Skip to content

OmniVTON: Training-Free Universal Virtual Try-On

Conference: ICCV2025 arXiv: 2507.15037 Code: GitHub Area: Image Generation Keywords: virtual try-on, training-free, diffusion model, garment warping, pose alignment

TL;DR

OmniVTON proposes the first training-free universal virtual try-on framework.
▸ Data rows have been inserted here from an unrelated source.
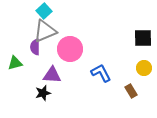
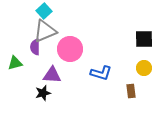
black square: moved 1 px right, 1 px down
blue L-shape: rotated 135 degrees clockwise
brown rectangle: rotated 24 degrees clockwise
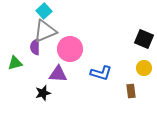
black square: rotated 24 degrees clockwise
purple triangle: moved 6 px right, 1 px up
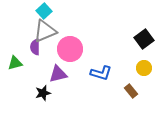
black square: rotated 30 degrees clockwise
purple triangle: rotated 18 degrees counterclockwise
brown rectangle: rotated 32 degrees counterclockwise
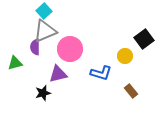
yellow circle: moved 19 px left, 12 px up
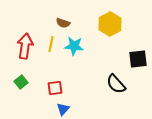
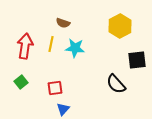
yellow hexagon: moved 10 px right, 2 px down
cyan star: moved 1 px right, 2 px down
black square: moved 1 px left, 1 px down
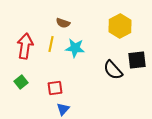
black semicircle: moved 3 px left, 14 px up
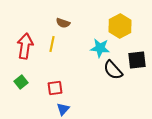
yellow line: moved 1 px right
cyan star: moved 25 px right
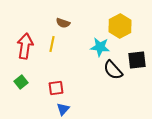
cyan star: moved 1 px up
red square: moved 1 px right
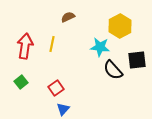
brown semicircle: moved 5 px right, 6 px up; rotated 136 degrees clockwise
red square: rotated 28 degrees counterclockwise
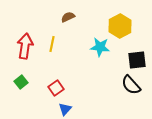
black semicircle: moved 18 px right, 15 px down
blue triangle: moved 2 px right
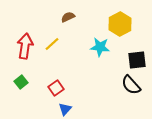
yellow hexagon: moved 2 px up
yellow line: rotated 35 degrees clockwise
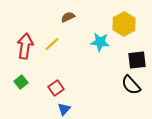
yellow hexagon: moved 4 px right
cyan star: moved 5 px up
blue triangle: moved 1 px left
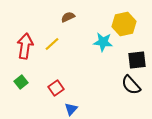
yellow hexagon: rotated 15 degrees clockwise
cyan star: moved 3 px right
blue triangle: moved 7 px right
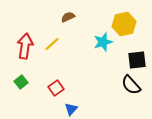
cyan star: rotated 24 degrees counterclockwise
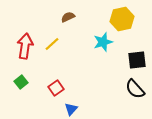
yellow hexagon: moved 2 px left, 5 px up
black semicircle: moved 4 px right, 4 px down
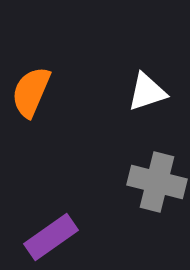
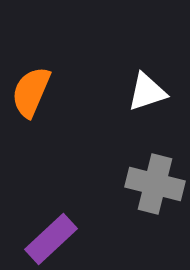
gray cross: moved 2 px left, 2 px down
purple rectangle: moved 2 px down; rotated 8 degrees counterclockwise
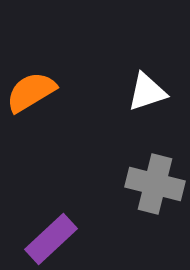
orange semicircle: rotated 36 degrees clockwise
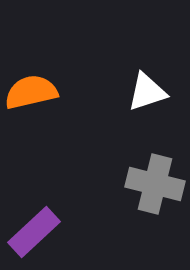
orange semicircle: rotated 18 degrees clockwise
purple rectangle: moved 17 px left, 7 px up
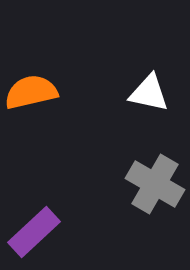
white triangle: moved 2 px right, 1 px down; rotated 30 degrees clockwise
gray cross: rotated 16 degrees clockwise
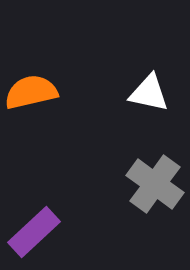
gray cross: rotated 6 degrees clockwise
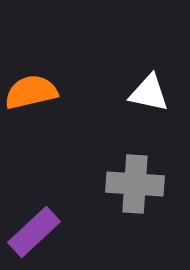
gray cross: moved 20 px left; rotated 32 degrees counterclockwise
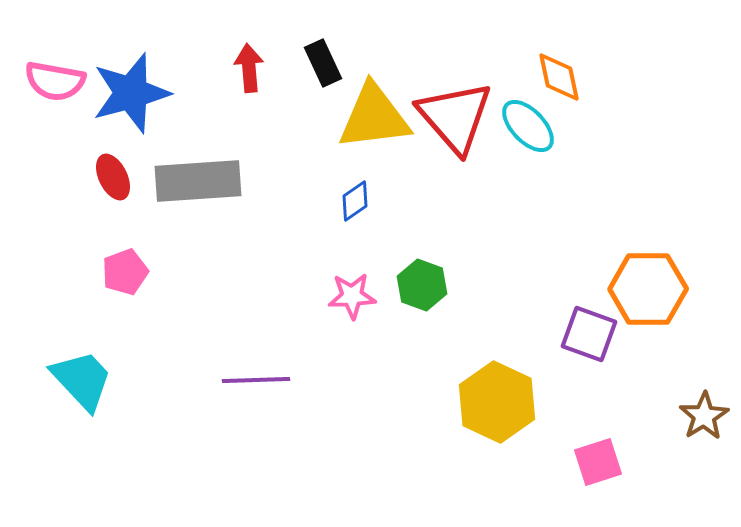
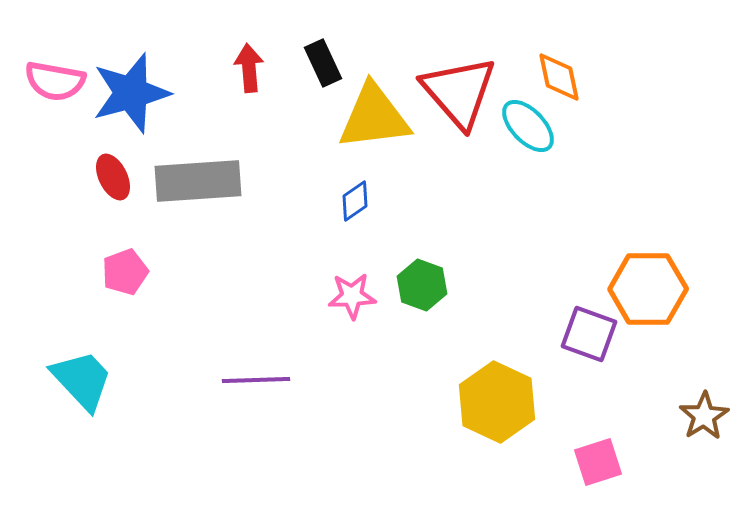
red triangle: moved 4 px right, 25 px up
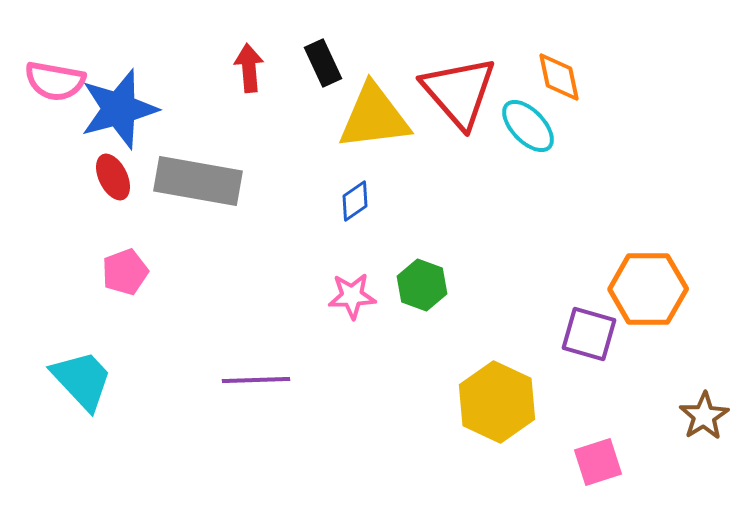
blue star: moved 12 px left, 16 px down
gray rectangle: rotated 14 degrees clockwise
purple square: rotated 4 degrees counterclockwise
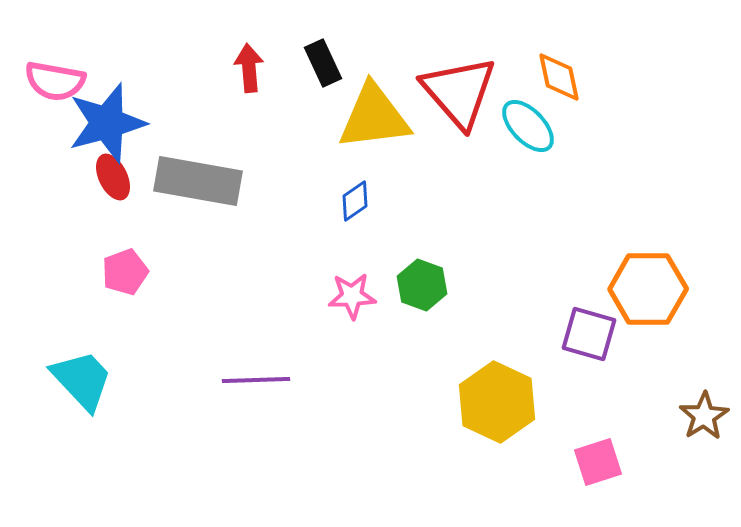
blue star: moved 12 px left, 14 px down
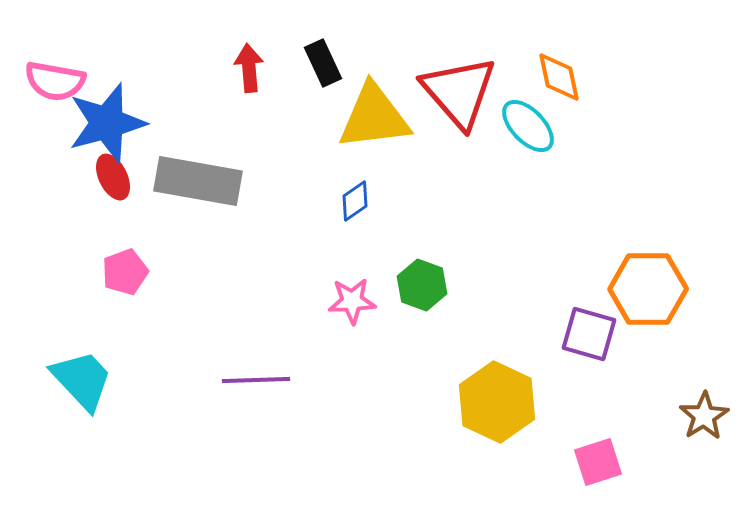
pink star: moved 5 px down
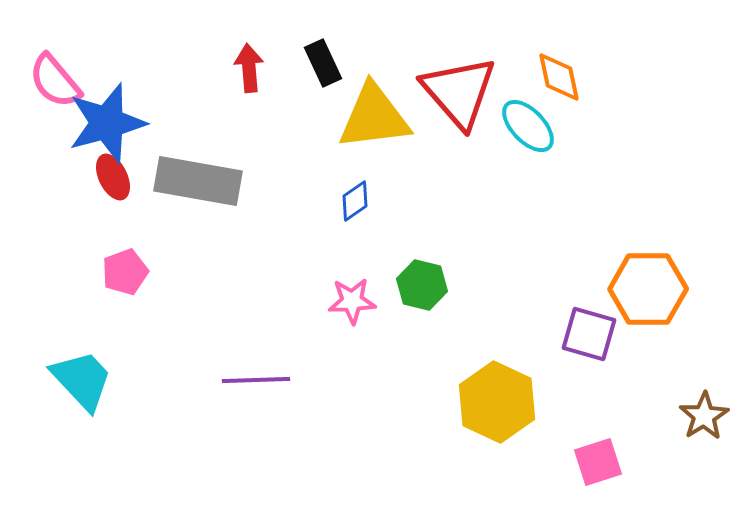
pink semicircle: rotated 40 degrees clockwise
green hexagon: rotated 6 degrees counterclockwise
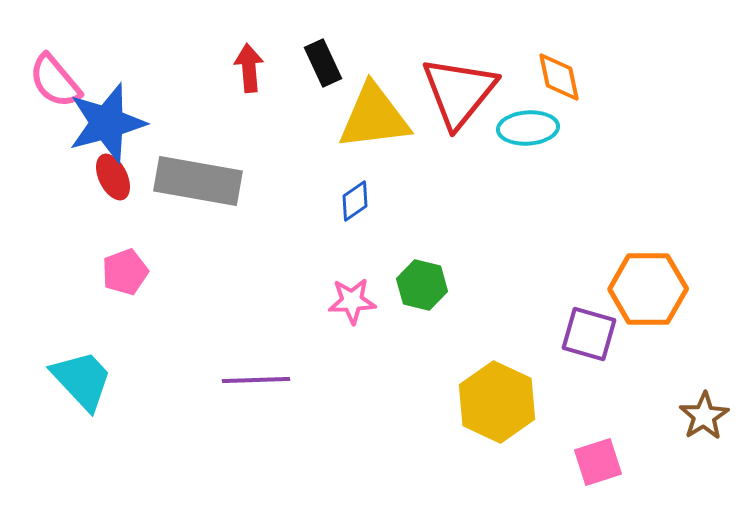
red triangle: rotated 20 degrees clockwise
cyan ellipse: moved 2 px down; rotated 50 degrees counterclockwise
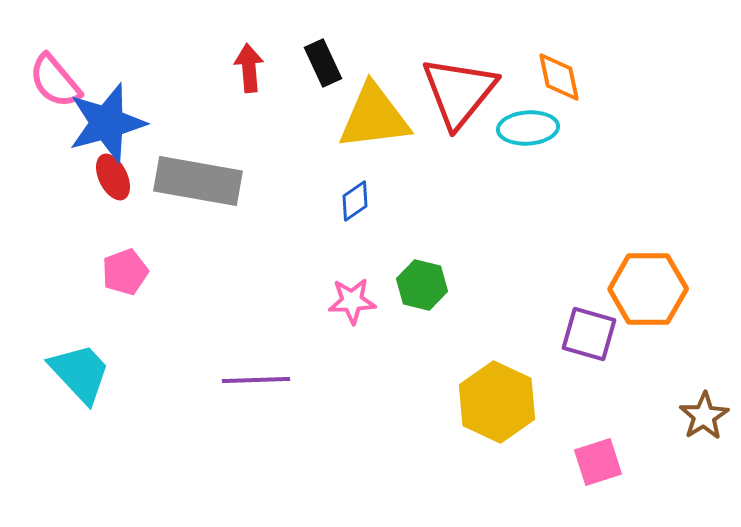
cyan trapezoid: moved 2 px left, 7 px up
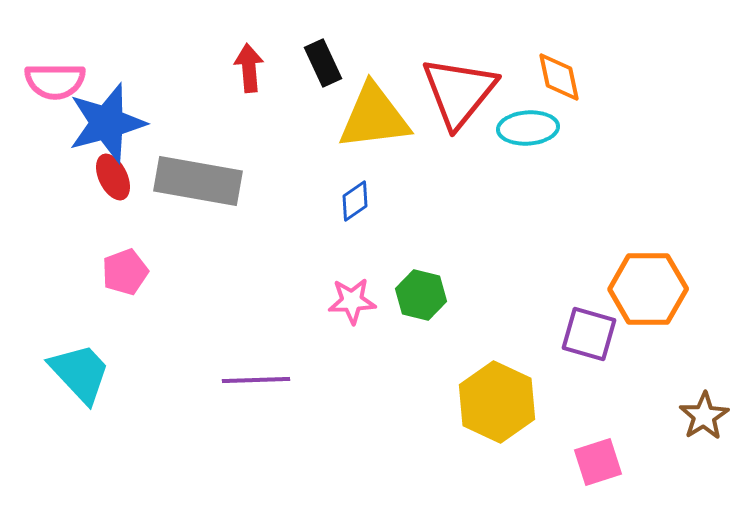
pink semicircle: rotated 50 degrees counterclockwise
green hexagon: moved 1 px left, 10 px down
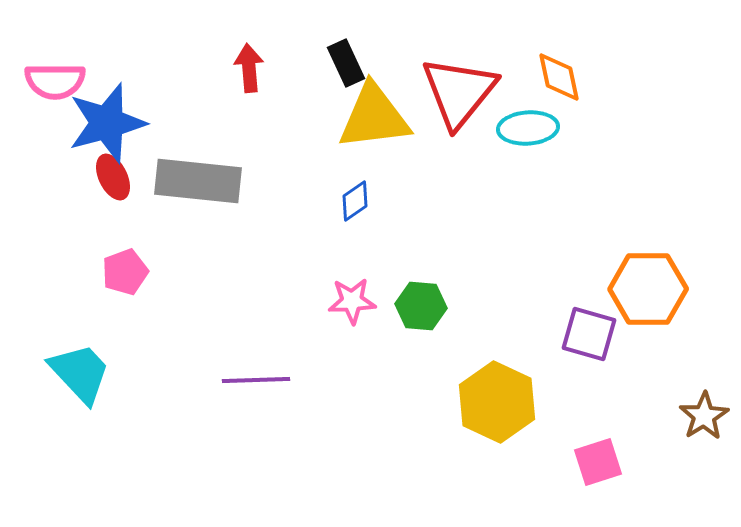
black rectangle: moved 23 px right
gray rectangle: rotated 4 degrees counterclockwise
green hexagon: moved 11 px down; rotated 9 degrees counterclockwise
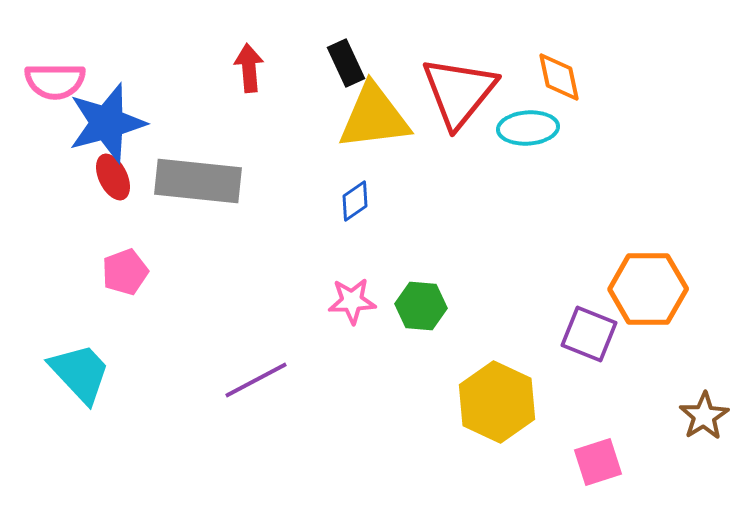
purple square: rotated 6 degrees clockwise
purple line: rotated 26 degrees counterclockwise
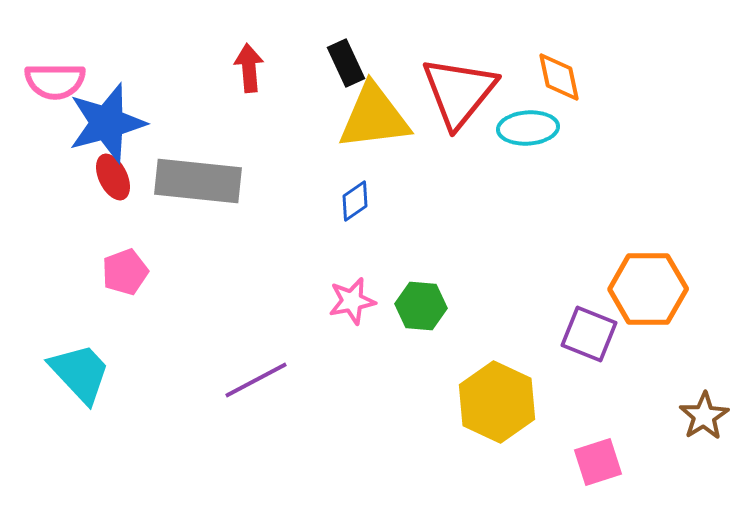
pink star: rotated 9 degrees counterclockwise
By decoupling garment texture and pose conditions, the method employs three core modules—Structured Garment Morphing (SGM), Continuous Boundary Stitching (CBS), and Spectral Pose Injection (SPI)—to achieve high-fidelity try-on in both in-shop and in-the-wild settings, while also supporting multi-person try-on for the first time.

Background & Motivation

  • Problem Definition: Image-based virtual try-on (VTON) requires seamlessly transferring a garment image onto a target human body while preserving texture consistency and pose fidelity.
  • Limitations of Prior Work:
    • Supervised in-shop methods (GP-VTON, IDM-VTON, etc.) rely on paired training data and generalize poorly across domains.
    • Unsupervised in-the-wild methods (StreetTryOn) are constrained by data distribution bias and lack general applicability.
    • Both paradigms require training dedicated models for specific conditions; constructing large-scale datasets spanning diverse categories and poses is impractical.
  • Key Challenge:
  • Fine-grained texture consistency: Without a training phase, establishing garment–body alignment while preserving texture details is inherently difficult.
  • Human pose alignment: Existing methods rely on keypoint or DensePose conditioning and require retraining for cross-modal feature fusion.
  • Goal: To develop a unified, training-free VTON framework capable of generalizing across different domains and scenarios.

Method

Overall Architecture

OmniVTON adopts a two-stage pipeline built on off-the-shelf diffusion models without any additional training: 1. Stage 1: Warp the target garment to align with the human body via SGM to produce a garment prior. 2. Stage 2: Progressively inpaint and complete the final try-on image using the garment prior and pose-encoded noise through the CBS mechanism.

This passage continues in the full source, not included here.